Lieblingsblog: Clean Chic

Hübsch, selbsbewusst und in Sachen Mode ist die 23-Jährige Rike einer meiner absoluten Styling-Favoriten. Heute stellen wir euch ihren Blog “CleanChic” vor. Besonders fasziniert hat  mich der Mix aus Modebildern und Kunst. Die aus der Nähe von Stuttgart kommende Bloggerin, berichtet uns im folgenden Interview, warum ihr der cleane Look so am Herzen liegt und was ihre Pläne für die Zukunft sind.

Wie bist du auf den Blog-Namen “Clean Chic” gekommen?
Die Idee für einen Blog entstand zu einer Zeit, als mich dieses “Look-how-incredibly-wasted-I-am”-Ding sehr genervt hat. Überall Kids mit zerrissenen Jeans, Lederjacken und bösem Blick, die in den seltsamsten Situationen aus unscharfen analog-Kamera-Bildern schauten. Da wollte ich einen Gegenentwurf dazu starten, eben etwas “Cleanes” und Anspruchsvolleres. Dass “clean chic” ein stehender Begriff einer Stilrichtung ist, hab ich erst später bemerkt.

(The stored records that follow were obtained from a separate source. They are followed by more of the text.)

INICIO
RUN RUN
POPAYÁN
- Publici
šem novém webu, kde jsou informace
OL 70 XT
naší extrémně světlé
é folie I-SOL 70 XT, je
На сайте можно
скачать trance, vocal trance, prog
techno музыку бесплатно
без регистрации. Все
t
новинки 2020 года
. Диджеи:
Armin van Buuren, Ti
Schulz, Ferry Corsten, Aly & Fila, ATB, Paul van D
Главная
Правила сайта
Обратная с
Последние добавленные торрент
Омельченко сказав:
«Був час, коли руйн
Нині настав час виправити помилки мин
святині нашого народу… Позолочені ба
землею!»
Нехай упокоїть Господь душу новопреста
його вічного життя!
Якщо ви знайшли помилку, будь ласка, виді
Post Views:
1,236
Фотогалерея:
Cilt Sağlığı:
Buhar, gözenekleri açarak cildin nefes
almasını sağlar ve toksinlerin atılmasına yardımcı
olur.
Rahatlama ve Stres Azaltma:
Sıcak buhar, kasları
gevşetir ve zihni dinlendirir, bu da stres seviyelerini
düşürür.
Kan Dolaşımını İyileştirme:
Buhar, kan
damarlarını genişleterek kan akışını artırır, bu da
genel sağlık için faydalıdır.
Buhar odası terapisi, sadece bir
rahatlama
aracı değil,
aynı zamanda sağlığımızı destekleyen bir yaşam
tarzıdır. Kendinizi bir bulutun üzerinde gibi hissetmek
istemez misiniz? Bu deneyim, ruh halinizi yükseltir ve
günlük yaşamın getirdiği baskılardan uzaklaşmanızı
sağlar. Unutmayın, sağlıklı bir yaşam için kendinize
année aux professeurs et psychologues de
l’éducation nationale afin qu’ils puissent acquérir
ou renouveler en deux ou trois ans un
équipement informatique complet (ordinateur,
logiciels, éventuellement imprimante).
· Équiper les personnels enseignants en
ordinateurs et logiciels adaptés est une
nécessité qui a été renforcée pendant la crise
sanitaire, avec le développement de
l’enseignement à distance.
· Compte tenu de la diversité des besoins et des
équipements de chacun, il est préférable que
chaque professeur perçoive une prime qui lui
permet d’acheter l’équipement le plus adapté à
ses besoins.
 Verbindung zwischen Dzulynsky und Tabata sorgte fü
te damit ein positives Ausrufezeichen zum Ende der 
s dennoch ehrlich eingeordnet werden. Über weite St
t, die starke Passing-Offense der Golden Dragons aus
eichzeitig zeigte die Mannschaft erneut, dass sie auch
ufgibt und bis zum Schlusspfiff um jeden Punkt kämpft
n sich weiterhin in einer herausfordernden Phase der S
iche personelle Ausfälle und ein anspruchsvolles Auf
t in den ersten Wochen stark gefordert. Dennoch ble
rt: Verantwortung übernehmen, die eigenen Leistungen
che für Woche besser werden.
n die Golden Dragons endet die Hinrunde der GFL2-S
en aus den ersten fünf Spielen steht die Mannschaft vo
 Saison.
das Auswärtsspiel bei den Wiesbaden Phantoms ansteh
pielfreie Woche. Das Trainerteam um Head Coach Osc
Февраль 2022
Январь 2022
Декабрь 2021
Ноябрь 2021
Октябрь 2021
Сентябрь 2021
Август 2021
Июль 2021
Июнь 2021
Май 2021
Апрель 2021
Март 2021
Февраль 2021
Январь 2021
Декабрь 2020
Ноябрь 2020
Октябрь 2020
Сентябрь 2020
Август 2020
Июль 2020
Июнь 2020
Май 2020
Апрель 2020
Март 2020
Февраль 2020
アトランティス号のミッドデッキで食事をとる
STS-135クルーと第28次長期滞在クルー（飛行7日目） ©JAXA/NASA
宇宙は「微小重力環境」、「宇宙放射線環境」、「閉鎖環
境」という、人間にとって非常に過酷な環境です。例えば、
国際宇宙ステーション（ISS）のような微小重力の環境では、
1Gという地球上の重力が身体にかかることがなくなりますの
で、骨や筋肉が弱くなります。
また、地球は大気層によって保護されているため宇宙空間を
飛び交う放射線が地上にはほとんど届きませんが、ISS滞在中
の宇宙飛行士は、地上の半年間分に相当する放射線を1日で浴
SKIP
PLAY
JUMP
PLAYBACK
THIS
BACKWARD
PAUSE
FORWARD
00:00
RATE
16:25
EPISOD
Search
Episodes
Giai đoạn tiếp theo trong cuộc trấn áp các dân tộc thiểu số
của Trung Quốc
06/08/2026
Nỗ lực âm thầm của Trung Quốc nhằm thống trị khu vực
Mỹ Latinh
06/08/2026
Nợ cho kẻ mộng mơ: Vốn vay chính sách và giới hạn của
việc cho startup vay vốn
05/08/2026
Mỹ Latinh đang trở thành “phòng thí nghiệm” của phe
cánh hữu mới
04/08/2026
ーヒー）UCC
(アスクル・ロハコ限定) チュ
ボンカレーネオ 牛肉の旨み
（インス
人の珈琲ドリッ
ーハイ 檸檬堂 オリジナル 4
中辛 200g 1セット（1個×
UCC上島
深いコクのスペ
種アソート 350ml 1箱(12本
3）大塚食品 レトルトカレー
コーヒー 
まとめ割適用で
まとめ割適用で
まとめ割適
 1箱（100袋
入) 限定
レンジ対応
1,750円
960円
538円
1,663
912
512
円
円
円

Seit wann betreibst du deinen Blog?
Seit Januar diesen Jahres
Worum geht es auf deinem Blog- In drei Worten?
Mode, Kunst, Literatur
Hast du ein modisches Vorbild?
Ehrlichgesagt nein. Ich sehe mir selten Bilder von irgendwelchen Celebrities im Internet an, ich kann auch mit so Namen wie “Alexa Chung” (die habe ich gerade erst gegoogelt!) und Anderen herzlich wenig anfangen. Ich hole mir eher Inspiration auf Streetstyle-Blogs.
Wie lang brauchst du morgens im Bad?
Gar nicht so lang. Geschminkt bin ich in 10 Minuten, mit anziehen und duschen vielleicht eine halbe Stunde. Dafür komme ich ständig zu spät, weil ich selten gleich weiß, was ich anziehen soll und die Auswahl schon mal ewig dauern kann.
Deine Bilder- und Outfitspost sind wirklich professionell. Sind es Spontan-Aktionen oder doch eher durchgeplante Shootings?
Das sind meistens spontane Shoots. Ich habe das Glück, dass mein Freund jede Menge Ahnung vom Fotografieren hat und deswegen gut abschätzen kann, ob sich das Licht eignet, wie man perfekt belichtet, etc. Klar überlege ich mir ab und zu einen schönen und halbwegs abwechslungsreichen Hintergrund, aber das war‘s dann auch schon.

Do´s?
Kontraste! Edle Stücke mit lässigeren Teilen kombinieren. Auf die Farbzusammenstellung achten. Und In Mamas und Omas Kleiderschrank schauen!

Dont´s?
Zu durchdacht wirkende und  zu “glatte” Outfits. Und ja, diese typischen Louis-Vuitton-Bags finde ich ehrlichgesagt einfach schrecklich.

Modemotto?
Immer einen Hingucker einbringen, der je nach Anlass dezent oder auffällig ausfällt. Und immer wissen, was klamottentechnisch wann angebracht ist. Nie zu viel des Guten, aber ein Eyecatcher sollte dabei sein.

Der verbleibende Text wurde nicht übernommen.